O professor Davi Tangerino, da Universidade Estadual do Rio de Janeiro (UERJ), compartilha a avaliação de que não existe impacto jurídico direto, mas afirma que a fuga de Ramagem reforça a razão pela qual o ministro Alexandre de Moraes tem adotado medidas severas para monitorar réus do processo golpista, inclusive Bolsonaro.
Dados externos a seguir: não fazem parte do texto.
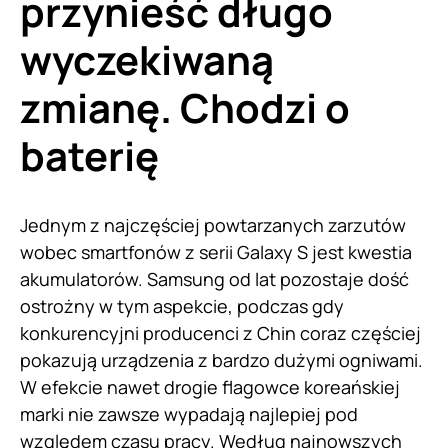
przynieść długo
wyczekiwaną
zmianę. Chodzi o
baterię
Jednym z najczęściej powtarzanych zarzutów
wobec smartfonów z serii Galaxy S jest kwestia
akumulatorów. Samsung od lat pozostaje dość
ostrożny w tym aspekcie, podczas gdy
konkurencyjni producenci z Chin coraz częściej
pokazują urządzenia z bardzo dużymi ogniwami.
W efekcie nawet drogie flagowce koreańskiej
marki nie zawsze wypadają najlepiej pod
względem czasu pracy. Według najnowszych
Para ele, o episódio valida a preocupação do ministro com o risco de evasão, mas isso não significa que a situação de Bolsonaro se torne automaticamente mais grave. “O que antes poderia parecer uma obsessão, agora parece ser uma preocupação plausível”, diz. Mesmo assim, Tangerino ressalta que a fuga não pode ser usada contra o ex-presidente na análise da domiciliar.

“Não milita contra a domiciliar, salvo sob a justificativa de que esse monitoramento por anos a fio seria muito oneroso à União”, acrescentou.

Já o coordenador do Direito ESPM, Marcelo Crespo, reforça que, do ponto de vista técnico, os processos não se conectam. Ele explica que, embora Ramagem e Bolsonaro estejam no mesmo conjunto de investigações da trama golpista, as medidas cautelares, condutas individuais e riscos processuais de cada um não podem ser confundidos.

Crespo explica que a fuga de Ramagem serve exclusivamente para embasar a decisão tomada contra o próprio deputado. “Isso pode influenciar apenas o processo do Ramagem, como o caso do ministro entender que é o caso de decretar prisão preventiva em razão do descumprimento anterior da determinação de que ele não viajasse sem autorização judicial.”

Defesa de Bolsonaro pede “prisão domiciliar humanitária”

A defesa de Jair Bolsonaro protocolou nesta sexta-feira, 21, um pedido para que Moraes mantenha o ex-presidente em prisão domiciliar, alegando risco concreto à vida e incapacidade do sistema prisional de oferecer atendimento adequado. Os advogados anexaram exames médicos e relatórios que apontariam um quadro de saúde debilitado, com episódios de “soluços incoercíveis”, falta de ar e desmaios.

A petição afirma que o ex-presidente foi levado três vezes ao hospital desde o início da domiciliar e menciona pareceres da Defensoria Pública do Distrito Federal sobre condições precárias no Complexo da Papuda. Como mostrou o Estadão, a “Papudinha” passou a ser apontada nos bastidores do STF como o destino mais provável de Bolsonaro.

Bolsonaro foi condenado pelo STF a 27 anos e 6 meses de prisão pelos crimes de tentativa de abolição violenta do Estado Democrático de Direito, associação criminosa armada e incitação ao golpe. Desde agosto, cumpre prisão domiciliar por ordem de Moraes no inquérito que apura articulação com autoridades americanas para interferir no processo do golpe, investigação que também levou seu filho, o deputado Eduardo Bolsonaro (PL-SP), a se tornar réu por coação no curso do processo.